**INFORMATION SUPPLIED:**
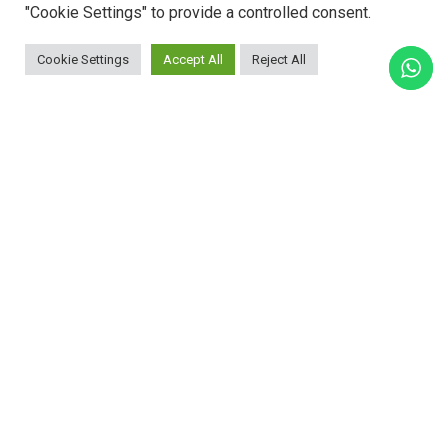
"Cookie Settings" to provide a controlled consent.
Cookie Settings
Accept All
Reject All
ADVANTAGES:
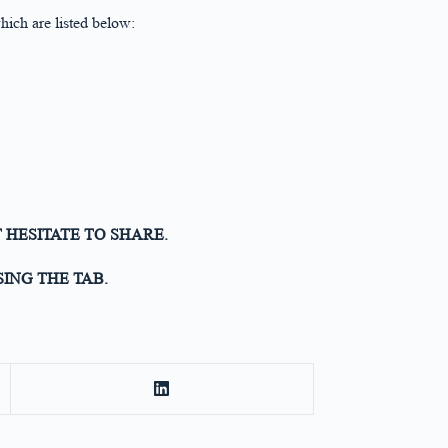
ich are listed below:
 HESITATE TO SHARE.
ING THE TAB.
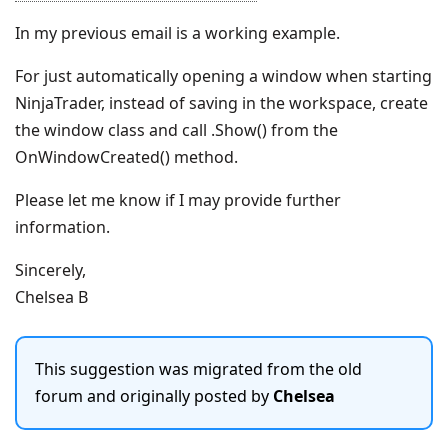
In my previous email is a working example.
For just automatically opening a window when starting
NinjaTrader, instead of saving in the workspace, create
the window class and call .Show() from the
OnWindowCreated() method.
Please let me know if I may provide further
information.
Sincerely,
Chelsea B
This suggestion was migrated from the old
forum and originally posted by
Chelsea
* * *
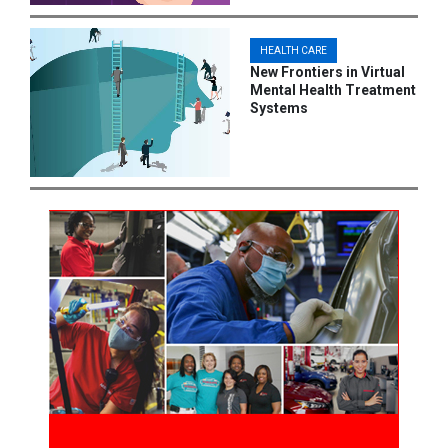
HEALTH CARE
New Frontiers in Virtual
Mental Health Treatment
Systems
--
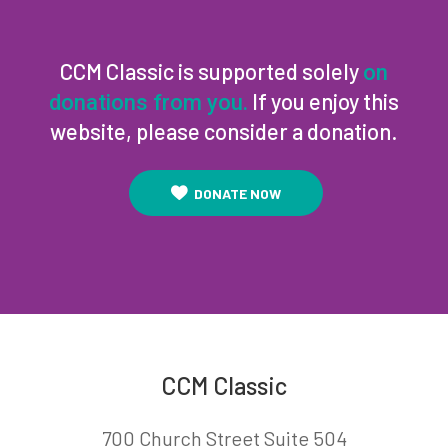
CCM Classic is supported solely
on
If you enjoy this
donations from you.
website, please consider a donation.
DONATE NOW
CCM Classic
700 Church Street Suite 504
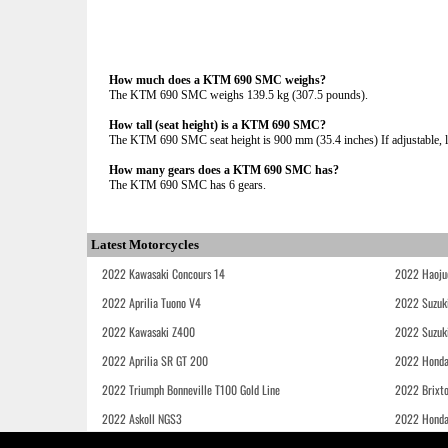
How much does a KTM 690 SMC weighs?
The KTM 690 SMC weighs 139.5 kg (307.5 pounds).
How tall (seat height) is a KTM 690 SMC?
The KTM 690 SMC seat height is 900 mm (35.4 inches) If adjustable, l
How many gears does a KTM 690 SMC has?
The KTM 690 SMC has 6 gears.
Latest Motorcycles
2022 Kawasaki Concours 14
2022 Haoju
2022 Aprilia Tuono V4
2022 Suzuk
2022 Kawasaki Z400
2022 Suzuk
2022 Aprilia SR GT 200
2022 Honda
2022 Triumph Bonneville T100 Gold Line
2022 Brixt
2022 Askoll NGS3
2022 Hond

**EXERCISE INSTRUCTIONS:**
Among the lines above, return those that contain the string "gears".

**ANSWER TO THIS EXERCISE:**
How many gears does a KTM 690 SMC has?
The KTM 690 SMC has 6 gears.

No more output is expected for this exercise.